3
I get up from the table, push in my chair.
“Look, Dr. Singh, I know precisely where this is going. Like
I told you, I’m good with finding missing people, and I’ve even been known to
dig up an archeological relic now and again. But I do not, will not, battle a
satanic cult that will string me up and dissect me alive as easily and
thoughtlessly as cooking up some chicken tandoori on the grill. Only thing that
distinguishes the Thuggee from ISIS is they’ve been around far longer and have
perfected their killing techniques. If my history serves me right, they were
responsible for the slaughter of more than two million innocent souls before
the British put an end to them in the mid-nineteenth century.” I start walking
on Via Guelfa towards my home. “Thanks for saving my ass at the bar and thanks
for the coffee, but I’m not your man. You need the f*****g Expendables…excuse
my French times two.”
“Mr. Baker!” he shouts, so loud his
voice echoes off the old stone and stucco-faced five-story buildings.
I turn to find him standing by the
table. “There is something I’m not telling you that might change your mind.”
“What exactly is that?”
He stares not at me, but into me.
His eyes not blinking, drawing me into their powerful gaze like he managed to
do with psycho-Calum only minutes before.
“Elizabeth,” he says. “Elizabeth
Flynn.”
The name hits me like a
sledgehammer to the head. A name that goes with a face I’ve tried my damnedest
to forget about over the last five years.
“How do you know that name?” Gravel
in my voice, profound heaviness in my heart.
“Let’s go someplace and talk more.
This is not the place.”
A car passes. Then a motorbike.
Following that a truck. Foreign exchange and Junior Year Abroad Students fill
the sidewalks with their school bags slung over their shoulders. The bells
inside Giotto’s Tower in nearby Piazza del’ Duomo are tolling the five o’clock
hour. They toll for me. Ominous rings to say the least.

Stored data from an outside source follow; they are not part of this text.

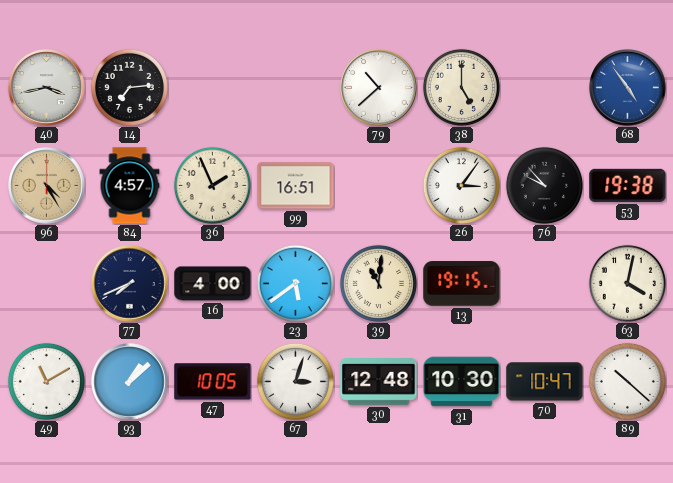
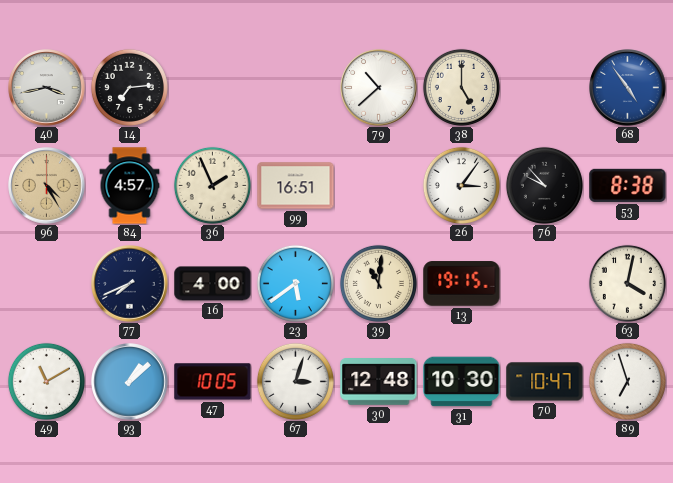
53: 19:38 -> 8:38
89: 10:22 -> 6:57
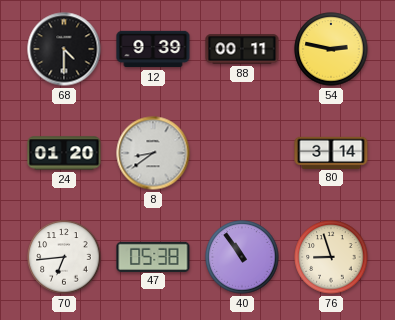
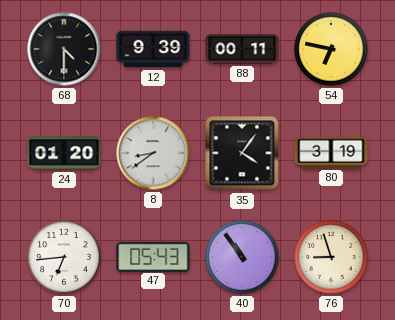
54: 2:47 -> 6:47
35: none -> 4:06
80: 3:14 -> 3:19
47: 05:38 -> 05:43
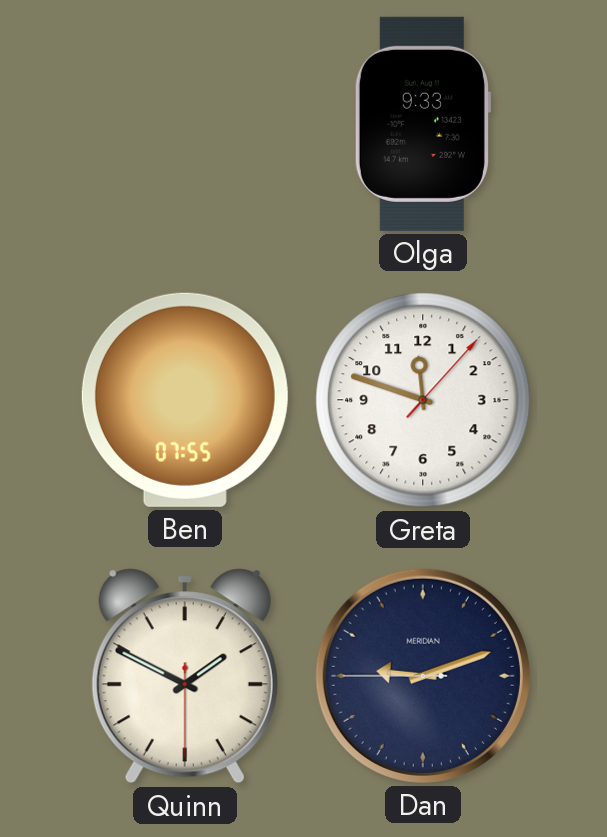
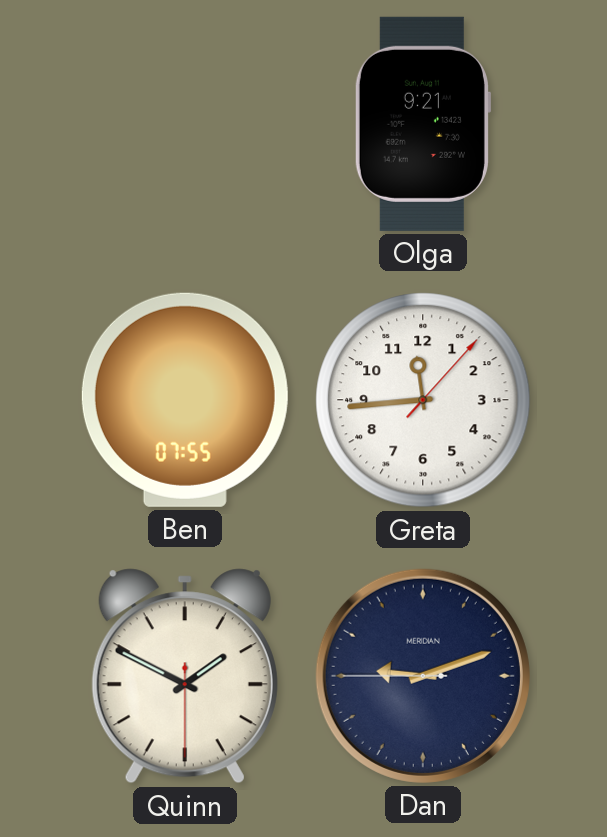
Olga: 9:33 -> 9:21
Greta: 11:48 -> 11:44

“Elizabeth,” I say, the name
slipping off my tongue like warm water. It’s a name I have not uttered out loud
since the day I left her on a train platform in the Varanasi station, but a
name I have no doubt spoken countless times in my mind and in my sleep. It’s
also a name I heard again, just last month, in a disturbing letter that I
received at my Florence address. But now, this…
“I can lead you to her probable
whereabouts.”
“But that’s impossible, Singh. She’s
dead.”
“No one dies, Mr. Baker. Not
really. Perhaps we should talk more.”
The cobbles beneath my feet feel
like they’re turning to liquid. This conversation is creepier and creepier with
each vowel uttered.
Don’t do it, Chase. Don’t take
the bait…Don’t…You…Do…It!
“Follow me,” I say, my mouth
suddenly gone dry. So much for resolve. Chase the weak and the whipped.
As Dr. Singh approaches me, I turn
away so that he doesn’t see the tears welling up in my eyes.